Razer Goes Rogue Once Again With A Three Screen Laptop
Every year CES hosts a plethora of ingenious, practical, and wildly outlandish products emerging from the tech industry.
Despite industry trends skewing towards the home and technology integration with products, one company seems to defy expectation with their counter-culture products.
This year hardware company Razer defies expectation with a three screen laptop experience that could revolutionize the mobile computing experience.
Razer isn’t unfamiliar with working on novel ideas, in fact, one of my favorite products that never really took off was their take on a modular PC experience in the form of Project Christine.
While Razer isn’t designing high-end gaming equipment, their concept designs always manage to draw attention from the press and audiences, and this year’s foray is provided by Project Valkyrie.
In contrast to the standard Razer design tenets of minimalism and cutting-edge form, Valkyrie seems to discard all Razer design ideologies by creating a more than bulky laptop with the heft of three 17 inch displays.

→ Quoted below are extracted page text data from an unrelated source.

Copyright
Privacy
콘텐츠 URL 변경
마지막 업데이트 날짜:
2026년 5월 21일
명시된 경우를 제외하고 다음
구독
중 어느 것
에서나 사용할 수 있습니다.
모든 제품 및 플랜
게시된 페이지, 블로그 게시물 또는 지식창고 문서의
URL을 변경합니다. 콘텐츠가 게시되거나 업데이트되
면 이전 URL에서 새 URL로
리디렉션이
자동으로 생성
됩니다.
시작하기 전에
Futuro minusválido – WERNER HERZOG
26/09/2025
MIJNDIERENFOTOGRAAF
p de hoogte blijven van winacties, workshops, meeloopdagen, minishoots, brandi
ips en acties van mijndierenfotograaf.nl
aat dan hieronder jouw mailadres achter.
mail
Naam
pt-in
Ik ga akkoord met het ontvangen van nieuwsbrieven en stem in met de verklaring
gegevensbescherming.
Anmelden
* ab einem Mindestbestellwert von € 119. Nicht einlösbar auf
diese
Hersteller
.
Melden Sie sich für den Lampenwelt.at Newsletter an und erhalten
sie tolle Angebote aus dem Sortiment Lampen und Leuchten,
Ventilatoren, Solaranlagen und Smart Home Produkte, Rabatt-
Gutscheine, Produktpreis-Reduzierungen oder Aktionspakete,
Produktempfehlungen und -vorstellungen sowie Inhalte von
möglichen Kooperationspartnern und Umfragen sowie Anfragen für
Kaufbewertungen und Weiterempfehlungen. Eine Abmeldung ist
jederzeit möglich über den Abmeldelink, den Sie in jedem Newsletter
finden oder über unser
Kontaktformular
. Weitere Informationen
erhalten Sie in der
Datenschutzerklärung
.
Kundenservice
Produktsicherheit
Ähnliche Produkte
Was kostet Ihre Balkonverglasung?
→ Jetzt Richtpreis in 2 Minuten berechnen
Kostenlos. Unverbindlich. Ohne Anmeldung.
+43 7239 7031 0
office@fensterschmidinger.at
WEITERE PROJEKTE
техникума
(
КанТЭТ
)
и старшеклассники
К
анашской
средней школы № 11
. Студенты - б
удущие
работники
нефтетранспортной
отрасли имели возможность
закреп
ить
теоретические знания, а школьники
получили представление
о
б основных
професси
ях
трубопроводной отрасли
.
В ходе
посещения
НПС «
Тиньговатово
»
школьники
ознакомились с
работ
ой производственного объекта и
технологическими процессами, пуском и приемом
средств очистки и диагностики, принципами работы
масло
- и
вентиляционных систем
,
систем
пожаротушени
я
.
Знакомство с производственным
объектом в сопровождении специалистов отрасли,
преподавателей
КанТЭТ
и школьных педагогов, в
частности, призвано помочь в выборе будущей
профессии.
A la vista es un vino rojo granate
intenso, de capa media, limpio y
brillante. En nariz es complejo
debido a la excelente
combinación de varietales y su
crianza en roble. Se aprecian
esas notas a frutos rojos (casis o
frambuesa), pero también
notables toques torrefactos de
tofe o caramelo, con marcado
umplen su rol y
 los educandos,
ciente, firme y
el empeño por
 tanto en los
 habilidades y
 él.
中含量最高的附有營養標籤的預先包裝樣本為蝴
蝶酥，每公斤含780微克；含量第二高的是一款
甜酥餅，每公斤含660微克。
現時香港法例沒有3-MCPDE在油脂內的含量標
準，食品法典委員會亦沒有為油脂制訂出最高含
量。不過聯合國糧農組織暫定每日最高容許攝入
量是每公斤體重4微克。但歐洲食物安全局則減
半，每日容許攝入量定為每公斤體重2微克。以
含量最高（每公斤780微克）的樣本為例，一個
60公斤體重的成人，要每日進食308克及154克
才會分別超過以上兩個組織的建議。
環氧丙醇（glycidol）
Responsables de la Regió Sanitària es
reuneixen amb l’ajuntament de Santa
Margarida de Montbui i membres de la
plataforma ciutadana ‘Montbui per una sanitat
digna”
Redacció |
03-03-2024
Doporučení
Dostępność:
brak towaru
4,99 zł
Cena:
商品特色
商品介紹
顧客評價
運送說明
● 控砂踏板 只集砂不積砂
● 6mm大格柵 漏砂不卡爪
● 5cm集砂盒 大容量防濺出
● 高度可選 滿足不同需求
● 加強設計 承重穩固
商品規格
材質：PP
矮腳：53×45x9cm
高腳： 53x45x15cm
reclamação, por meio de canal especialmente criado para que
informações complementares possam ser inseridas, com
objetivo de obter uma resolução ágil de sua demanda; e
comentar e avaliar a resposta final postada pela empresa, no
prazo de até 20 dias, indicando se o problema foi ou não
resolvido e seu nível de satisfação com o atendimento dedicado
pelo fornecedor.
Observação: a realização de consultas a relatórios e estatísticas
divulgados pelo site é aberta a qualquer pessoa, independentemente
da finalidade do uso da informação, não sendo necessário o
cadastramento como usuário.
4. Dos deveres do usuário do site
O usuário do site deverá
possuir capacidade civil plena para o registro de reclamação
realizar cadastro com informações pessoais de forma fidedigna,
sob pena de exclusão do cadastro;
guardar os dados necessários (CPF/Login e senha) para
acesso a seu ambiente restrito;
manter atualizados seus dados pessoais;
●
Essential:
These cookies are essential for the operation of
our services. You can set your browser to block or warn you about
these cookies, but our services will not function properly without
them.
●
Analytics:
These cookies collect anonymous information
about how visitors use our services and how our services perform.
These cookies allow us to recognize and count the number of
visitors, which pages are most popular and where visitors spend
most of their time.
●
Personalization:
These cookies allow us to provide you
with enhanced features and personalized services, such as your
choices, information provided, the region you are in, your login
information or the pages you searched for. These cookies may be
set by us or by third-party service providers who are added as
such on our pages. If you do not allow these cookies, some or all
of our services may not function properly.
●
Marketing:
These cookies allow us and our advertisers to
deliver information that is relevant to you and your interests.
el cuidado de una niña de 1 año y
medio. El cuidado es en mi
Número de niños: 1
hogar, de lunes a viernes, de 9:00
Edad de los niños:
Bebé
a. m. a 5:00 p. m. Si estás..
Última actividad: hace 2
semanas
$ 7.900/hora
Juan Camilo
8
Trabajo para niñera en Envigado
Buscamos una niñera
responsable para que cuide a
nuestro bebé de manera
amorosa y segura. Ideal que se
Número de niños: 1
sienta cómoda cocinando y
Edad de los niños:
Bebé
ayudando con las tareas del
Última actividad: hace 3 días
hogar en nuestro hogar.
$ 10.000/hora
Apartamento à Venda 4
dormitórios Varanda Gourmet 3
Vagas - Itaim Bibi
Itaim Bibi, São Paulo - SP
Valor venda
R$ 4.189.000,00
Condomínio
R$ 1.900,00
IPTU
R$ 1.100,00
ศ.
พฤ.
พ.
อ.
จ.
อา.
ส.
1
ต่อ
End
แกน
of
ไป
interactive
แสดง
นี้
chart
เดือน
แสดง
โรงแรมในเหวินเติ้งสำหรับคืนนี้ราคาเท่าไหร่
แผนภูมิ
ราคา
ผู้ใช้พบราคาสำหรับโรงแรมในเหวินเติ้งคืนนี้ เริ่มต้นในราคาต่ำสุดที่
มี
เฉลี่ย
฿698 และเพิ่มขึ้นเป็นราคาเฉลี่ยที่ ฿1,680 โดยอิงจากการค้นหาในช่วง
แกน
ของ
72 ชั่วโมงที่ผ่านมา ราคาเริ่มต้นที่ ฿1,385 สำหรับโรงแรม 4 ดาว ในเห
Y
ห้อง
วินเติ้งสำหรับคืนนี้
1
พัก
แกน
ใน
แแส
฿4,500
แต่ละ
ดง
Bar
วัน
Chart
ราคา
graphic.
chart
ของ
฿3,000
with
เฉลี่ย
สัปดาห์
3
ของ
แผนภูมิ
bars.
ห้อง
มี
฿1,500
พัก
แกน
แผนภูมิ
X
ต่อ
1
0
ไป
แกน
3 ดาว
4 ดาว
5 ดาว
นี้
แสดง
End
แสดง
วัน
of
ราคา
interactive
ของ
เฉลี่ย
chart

Though outlandish, Razer is utilizing quite reasonable hardware through its incorporation of the Nvidia GTX 1080 graphics card and using HDR (High Dynamic Range), the most current standard for displays, with Razer G-Sync Technology.
Unfortunately, the massive 12-pound weight of the product does mean that unless you feel like holding down a brick for the entirety of your day, this won’t be your computer of choice.
Razer, however, doesn’t particularly mind as Valkyrie isn’t designed to be released commercially to public audiences, and rightfully so.
Despite being a neat concept, philosophically Project Valkyrie doesn’t meet with Razer, or for that matter the entire industry’s, design standards.
In reality, most gamers and designers are the only audiences really using a multi-screen experience, and even then a three-screen experience would preferably be combined with an even more powerful desktop.
As interesting as this idea is, it’s also a good display of Razer’s capabilities going forward into 2017 and beyond.